Despite an overall decline in Jakarta’s property market since the global financial crisis hit, property analysts are confident the real estate sector will continue to grow.

According to 2009 first quarter analyst reports, the real estate market in the city should continue to attract buyers and developers will carry on building malls and apartments.

“There are new plazas in Slipi and Kebon Jeruk [both in West Jakarta], and they’re both getting tenants. This shows there is always a demand for space in the city,” said Handa Sulaiman, executive partner at PT Property Indonesia, recently.

Reports state the city’s office, retail and residential markets have been affected by the global financial crisis one way or another.

Between January and March this year, office space vacancy in the central business district - such as Jl. Sudirman - decreased to 19.5 percent, leaving around 732,000 square meters of vacant office space, according to a report from real estate firm Jones Lang LaSalle.

Procon, another real estate firm, recorded a slight drop in the leasing of office space, from 27,900 square meters in the previous quarter to 26,800 square meters in the first quarter of 2009.

The reports differed slightly on overall sale rates for Jakarta’s condominiums, with Jones Lang LaSalle recording a small increase from 54 percent in the previous quarter to 56 percent this quarter, while Procon reported a 2 percent decrease from 57 percent last quarter to 55 percent this quarter.

For retail space, Procon recorded a 3.3 percent decrease in occupancy rate from 88.1 percent in last year’s fourth quarter to 84.8 percent in this year’s first quarter.

The decline in occupancy rate was not surprising though, according to Procon Director of Research and Consultancy Utami Prastiana, as occupancy rate in malls have continued to decline within the past five quarters due to the crisis crippling purchasing power.

“Food and beverages are, by far, the only sectors upholding the tenancy rate of malls and shopping centers,” she said.

Despite the slowdown, analysts said Jakarta’s property market had weathered the crisis fairly well and numbers should rebound.

“Sales should go up again in the next quarter because there are only 800 residential launchs in the next four months,” Utami said. “Banks have also been keeping housing interest rates steady between 12 and 14 percent, some are even reducing their rates since the central bank rate cut.”

Indra W. Antono, Director of Marketing at Agung Podomoro Group one of the biggest developers in the city, shared the same optimism.
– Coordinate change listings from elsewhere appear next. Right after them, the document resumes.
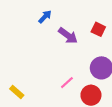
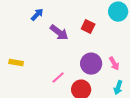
yellow rectangle: (17, 92) -> (16, 63), moved, turned -32

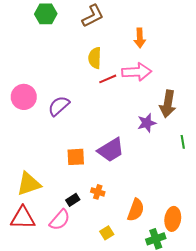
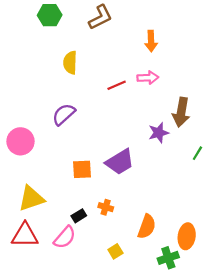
yellow semicircle: (95, 58) -> (70, 63), moved
pink arrow: (137, 72) -> (148, 78), size x0.7
pink circle: (24, 97) -> (20, 141), moved
green line: (183, 142) -> (197, 153), turned 40

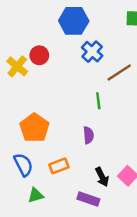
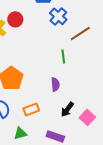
black arrow: (102, 177) -> (67, 109), moved, turned 63
green triangle: (36, 195) -> (20, 133), moved

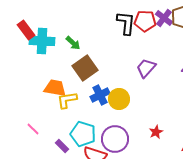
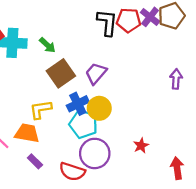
purple trapezoid: (146, 68) -> (96, 73), moved
orange trapezoid: (55, 88) -> (27, 133), moved
cyan pentagon: (83, 134) -> (83, 124), moved

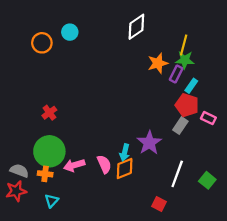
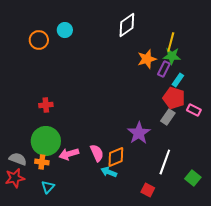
red cross: (49, 113) -> (46, 105), turned 32
cyan arrow: (125, 152) -> (109, 172), moved, turned 98
green square: (207, 180) -> (193, 178), moved

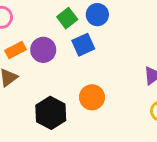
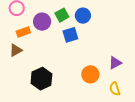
purple circle: (43, 50) -> (42, 22), moved
orange circle: (92, 97) -> (90, 74), moved

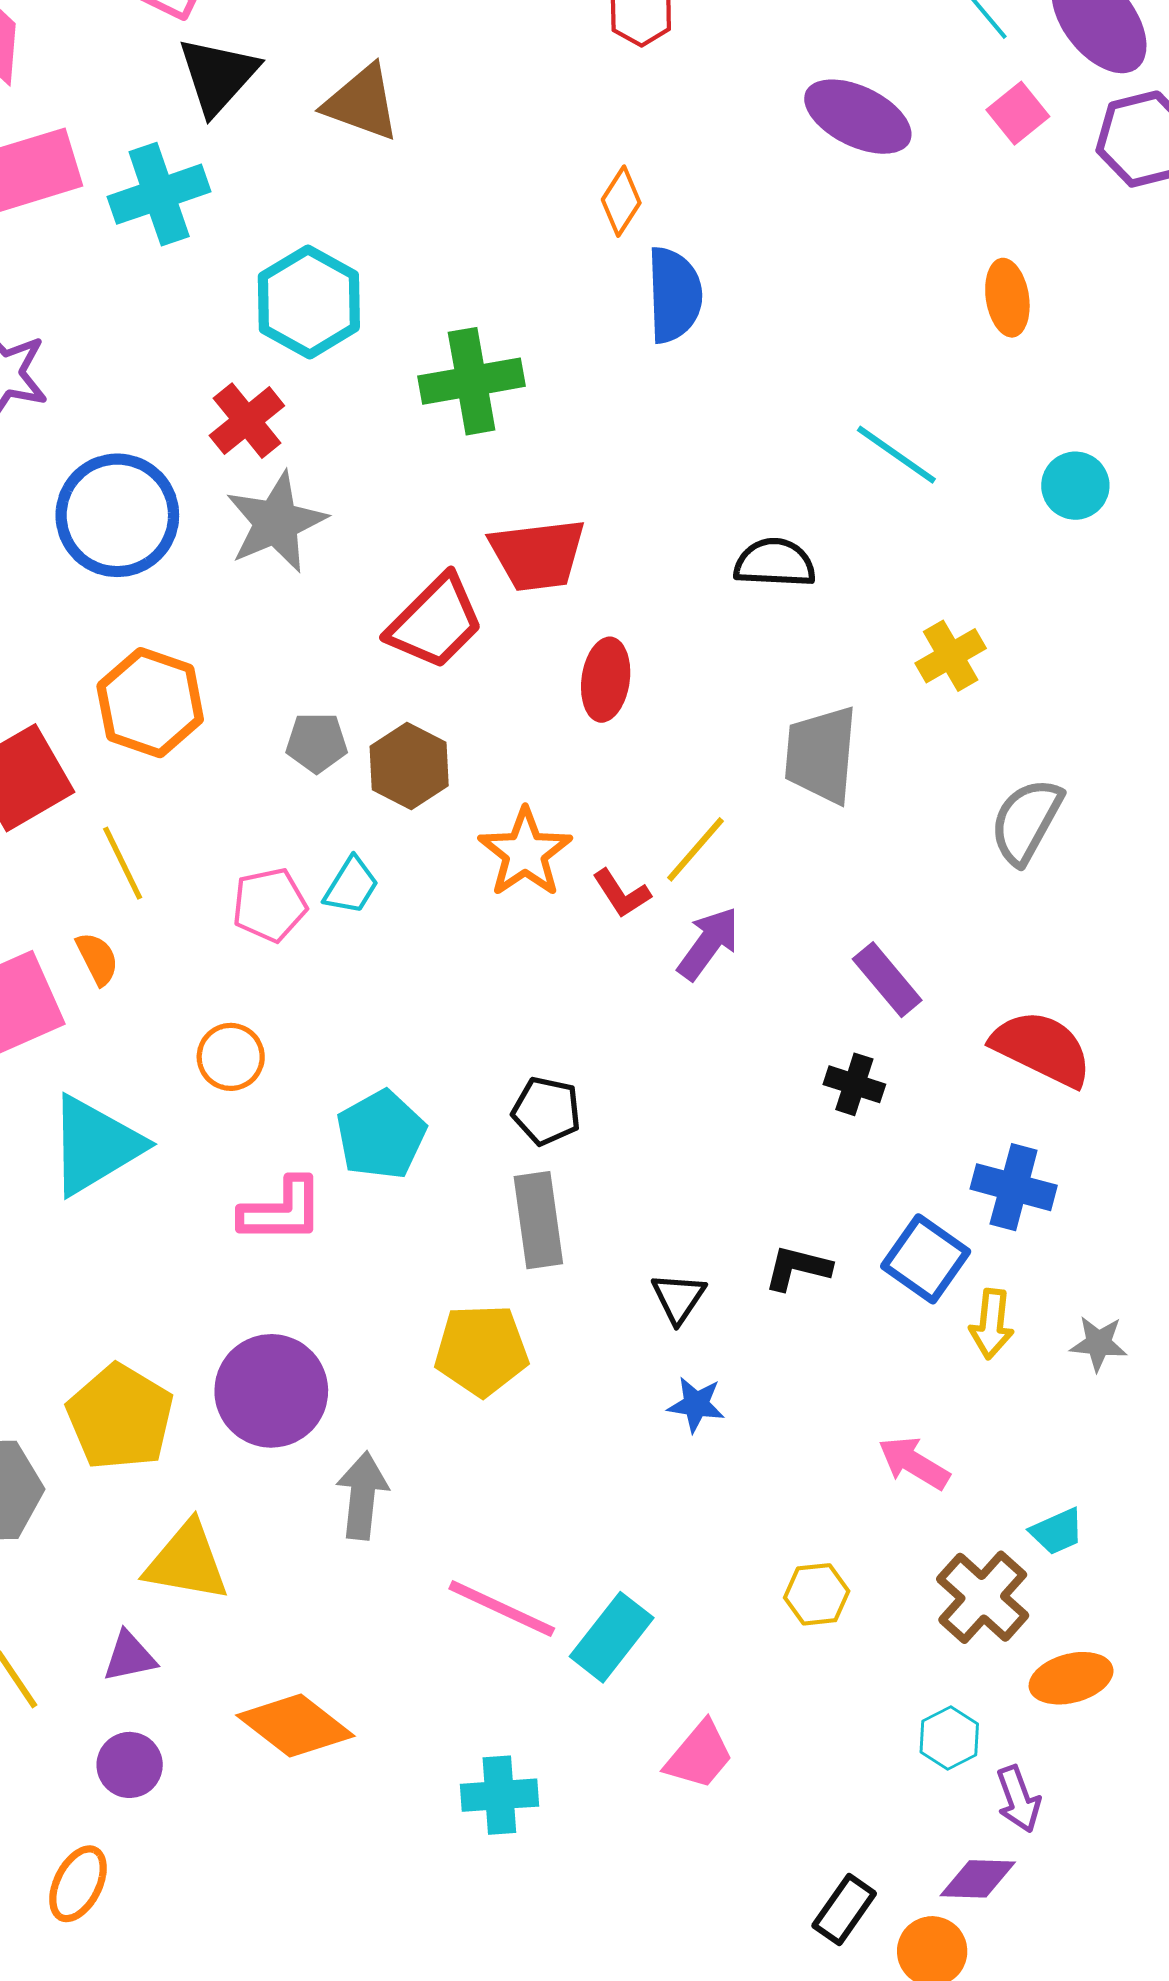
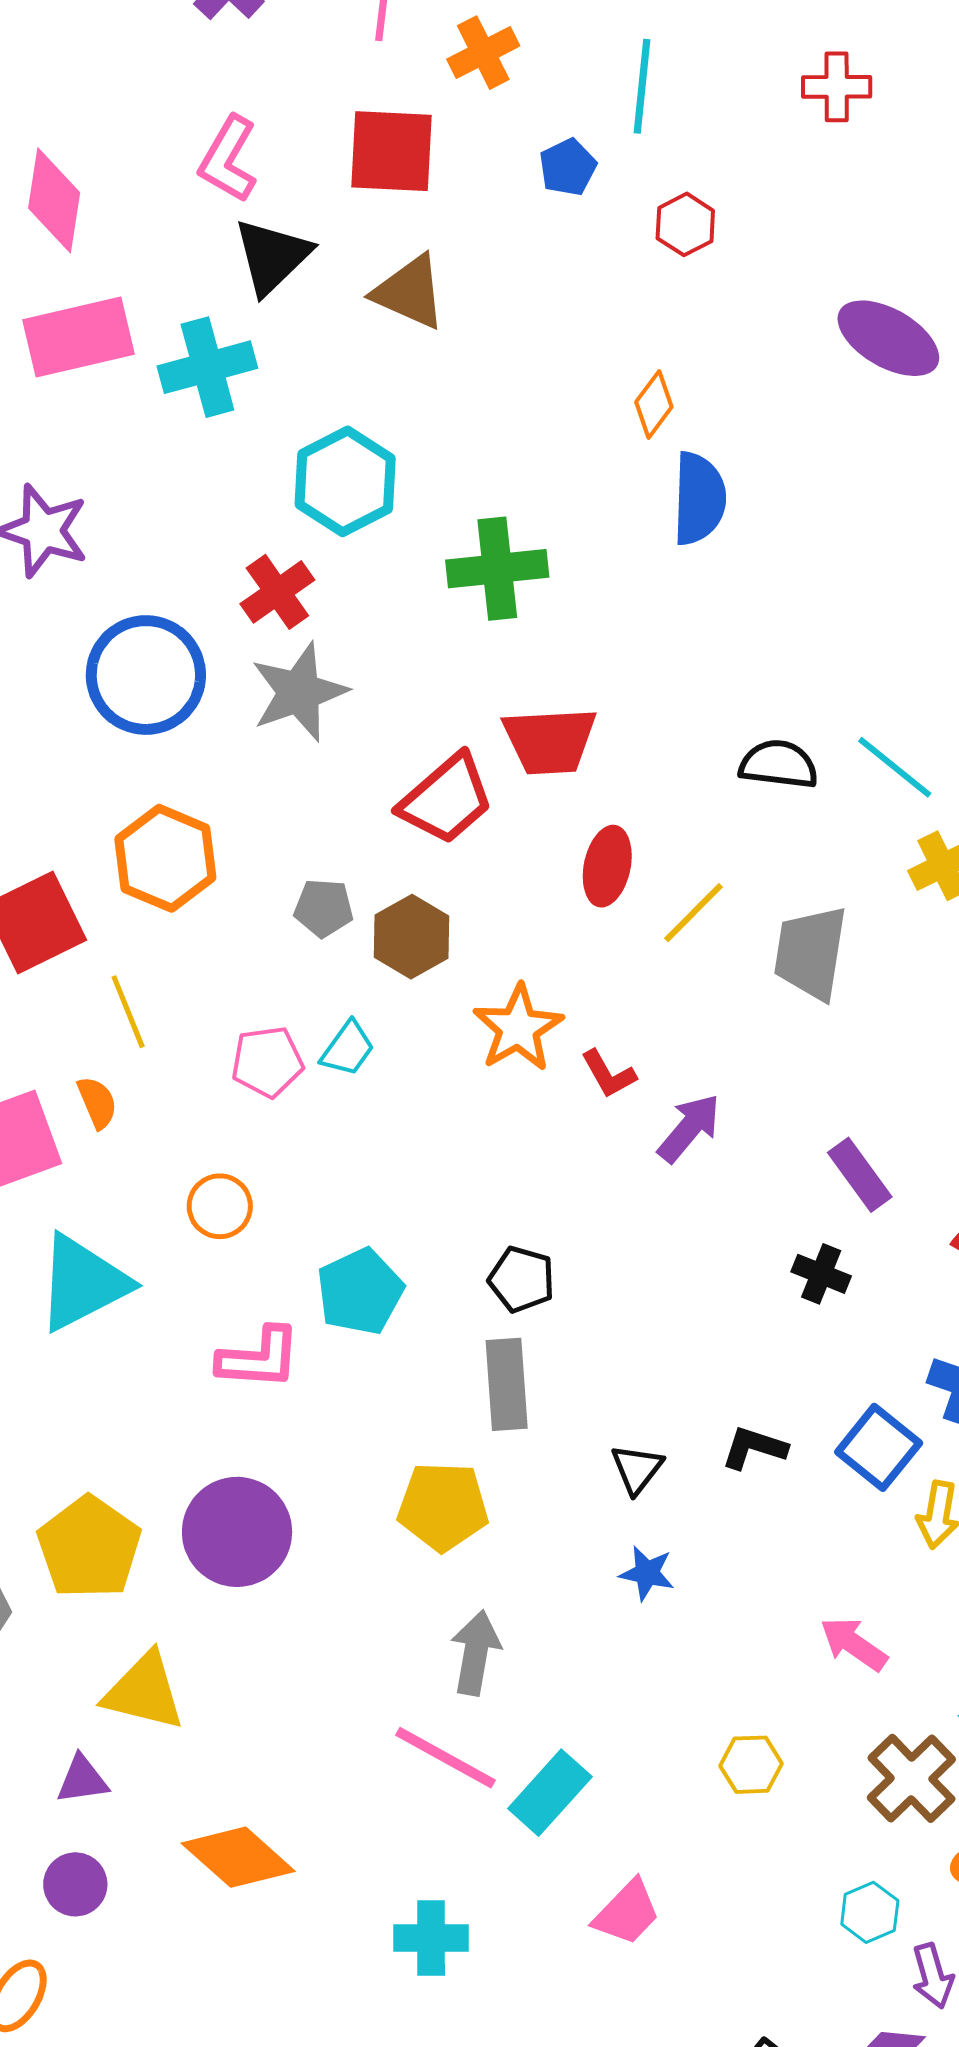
cyan line: (896, 455) -> (895, 767), moved
yellow line: (695, 849) -> (694, 913), moved
gray arrow: (362, 1496) -> (476, 1653), moved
“It’s been stable so far. Sales of our Rp 200 million (US$18,600) apartments went up by 7 percent in the first quarter,” Indra said.

“We expect more sales as the political climate in Indonesia stabilizes,” he added.

Indeed, if the rate of development is any indication of future trends, Jakarta is expected to have 4 million square miles of mall and trade center spaces by the end of 2011.

“Right now we are will concentrate on finishing our projects. This year we plan to finish five expansion projects,” Indra said.